### Problem details
How many lines in the data hold the string "snippet"? State the number alone.

╭──

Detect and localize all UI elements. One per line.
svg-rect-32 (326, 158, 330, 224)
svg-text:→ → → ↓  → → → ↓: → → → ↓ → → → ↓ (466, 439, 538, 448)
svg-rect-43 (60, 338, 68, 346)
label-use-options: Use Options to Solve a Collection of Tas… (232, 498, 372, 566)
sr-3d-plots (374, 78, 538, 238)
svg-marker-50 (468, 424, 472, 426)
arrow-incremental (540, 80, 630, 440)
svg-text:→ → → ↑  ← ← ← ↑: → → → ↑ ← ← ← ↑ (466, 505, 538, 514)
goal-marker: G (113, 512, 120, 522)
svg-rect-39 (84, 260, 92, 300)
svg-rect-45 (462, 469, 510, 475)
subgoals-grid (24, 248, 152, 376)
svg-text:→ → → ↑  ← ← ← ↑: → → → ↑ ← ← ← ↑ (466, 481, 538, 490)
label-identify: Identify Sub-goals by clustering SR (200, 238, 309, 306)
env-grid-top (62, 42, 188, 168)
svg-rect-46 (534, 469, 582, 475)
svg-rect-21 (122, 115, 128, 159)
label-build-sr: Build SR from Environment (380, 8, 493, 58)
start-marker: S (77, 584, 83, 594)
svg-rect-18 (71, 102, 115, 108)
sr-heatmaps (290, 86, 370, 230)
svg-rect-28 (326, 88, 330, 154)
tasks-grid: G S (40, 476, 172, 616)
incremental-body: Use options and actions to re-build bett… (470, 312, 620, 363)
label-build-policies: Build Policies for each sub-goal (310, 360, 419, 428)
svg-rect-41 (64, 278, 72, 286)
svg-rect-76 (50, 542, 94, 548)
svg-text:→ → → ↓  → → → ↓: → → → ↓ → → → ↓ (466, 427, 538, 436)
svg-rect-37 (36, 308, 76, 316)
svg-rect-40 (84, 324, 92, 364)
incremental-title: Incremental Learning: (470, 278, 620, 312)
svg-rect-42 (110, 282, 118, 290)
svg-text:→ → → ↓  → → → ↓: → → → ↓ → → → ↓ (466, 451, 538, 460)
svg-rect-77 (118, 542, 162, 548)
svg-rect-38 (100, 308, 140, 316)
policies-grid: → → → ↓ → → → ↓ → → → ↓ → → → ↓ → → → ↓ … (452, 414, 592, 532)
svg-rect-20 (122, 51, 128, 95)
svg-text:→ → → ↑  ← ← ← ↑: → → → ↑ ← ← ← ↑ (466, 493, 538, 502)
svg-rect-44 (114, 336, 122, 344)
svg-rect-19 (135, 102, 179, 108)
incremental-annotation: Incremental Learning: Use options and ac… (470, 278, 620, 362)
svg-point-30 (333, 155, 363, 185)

╰──
╭──

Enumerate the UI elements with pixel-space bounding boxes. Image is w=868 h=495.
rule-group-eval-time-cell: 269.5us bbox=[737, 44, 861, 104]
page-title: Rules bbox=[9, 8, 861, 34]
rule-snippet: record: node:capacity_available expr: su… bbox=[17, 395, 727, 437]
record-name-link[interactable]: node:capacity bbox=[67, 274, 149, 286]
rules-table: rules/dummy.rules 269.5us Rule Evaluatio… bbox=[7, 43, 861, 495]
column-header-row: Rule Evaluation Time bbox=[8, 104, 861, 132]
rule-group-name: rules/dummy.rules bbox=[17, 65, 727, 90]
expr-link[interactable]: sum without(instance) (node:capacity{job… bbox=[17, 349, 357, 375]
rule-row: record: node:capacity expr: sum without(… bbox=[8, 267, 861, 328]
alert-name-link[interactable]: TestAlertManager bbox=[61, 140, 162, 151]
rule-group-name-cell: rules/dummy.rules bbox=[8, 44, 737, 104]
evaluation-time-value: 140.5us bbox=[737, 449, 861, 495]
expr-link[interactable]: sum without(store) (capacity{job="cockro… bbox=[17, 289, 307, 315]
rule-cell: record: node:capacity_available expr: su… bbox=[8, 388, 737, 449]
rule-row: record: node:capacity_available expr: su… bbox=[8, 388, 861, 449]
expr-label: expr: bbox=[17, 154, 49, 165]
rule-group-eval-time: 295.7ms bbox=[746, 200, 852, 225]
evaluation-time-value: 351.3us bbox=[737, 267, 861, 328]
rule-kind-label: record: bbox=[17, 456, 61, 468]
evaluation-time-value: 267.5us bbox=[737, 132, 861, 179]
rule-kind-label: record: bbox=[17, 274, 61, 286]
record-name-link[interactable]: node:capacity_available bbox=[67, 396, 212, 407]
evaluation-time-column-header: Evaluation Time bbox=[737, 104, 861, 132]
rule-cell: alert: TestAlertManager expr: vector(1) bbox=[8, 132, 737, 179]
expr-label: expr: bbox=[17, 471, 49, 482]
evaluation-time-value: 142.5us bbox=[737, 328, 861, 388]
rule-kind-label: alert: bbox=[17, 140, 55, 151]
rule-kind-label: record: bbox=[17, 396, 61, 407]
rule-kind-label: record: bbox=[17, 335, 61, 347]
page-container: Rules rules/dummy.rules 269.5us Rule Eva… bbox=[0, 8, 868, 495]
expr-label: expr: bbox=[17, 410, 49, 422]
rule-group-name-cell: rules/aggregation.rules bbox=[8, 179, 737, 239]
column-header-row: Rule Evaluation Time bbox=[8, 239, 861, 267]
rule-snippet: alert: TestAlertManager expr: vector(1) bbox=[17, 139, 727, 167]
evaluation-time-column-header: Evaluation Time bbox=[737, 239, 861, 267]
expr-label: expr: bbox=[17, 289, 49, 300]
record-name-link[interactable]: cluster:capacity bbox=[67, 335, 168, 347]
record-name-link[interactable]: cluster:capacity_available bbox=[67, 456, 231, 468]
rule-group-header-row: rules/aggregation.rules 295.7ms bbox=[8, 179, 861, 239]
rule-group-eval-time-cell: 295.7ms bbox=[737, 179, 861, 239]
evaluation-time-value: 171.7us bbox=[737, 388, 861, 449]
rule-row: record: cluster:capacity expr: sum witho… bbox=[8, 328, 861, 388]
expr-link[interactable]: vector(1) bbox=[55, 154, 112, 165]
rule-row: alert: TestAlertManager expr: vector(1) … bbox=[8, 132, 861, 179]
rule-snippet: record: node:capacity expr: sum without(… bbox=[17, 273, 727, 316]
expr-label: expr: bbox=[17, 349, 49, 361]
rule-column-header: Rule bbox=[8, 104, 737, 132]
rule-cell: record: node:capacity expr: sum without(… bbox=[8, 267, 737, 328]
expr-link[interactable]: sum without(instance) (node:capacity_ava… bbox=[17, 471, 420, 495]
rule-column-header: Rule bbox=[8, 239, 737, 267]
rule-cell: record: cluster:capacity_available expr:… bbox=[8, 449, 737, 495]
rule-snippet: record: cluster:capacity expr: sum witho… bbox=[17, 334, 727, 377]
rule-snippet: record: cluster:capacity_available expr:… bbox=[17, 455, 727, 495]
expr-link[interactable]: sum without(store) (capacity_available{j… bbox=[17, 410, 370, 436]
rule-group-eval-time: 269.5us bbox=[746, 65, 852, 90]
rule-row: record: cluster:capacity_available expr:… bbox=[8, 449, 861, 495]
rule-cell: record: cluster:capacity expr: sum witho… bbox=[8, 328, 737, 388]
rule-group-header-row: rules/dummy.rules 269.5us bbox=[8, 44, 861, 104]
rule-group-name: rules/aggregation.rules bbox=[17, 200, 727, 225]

╰──

### Answer below
5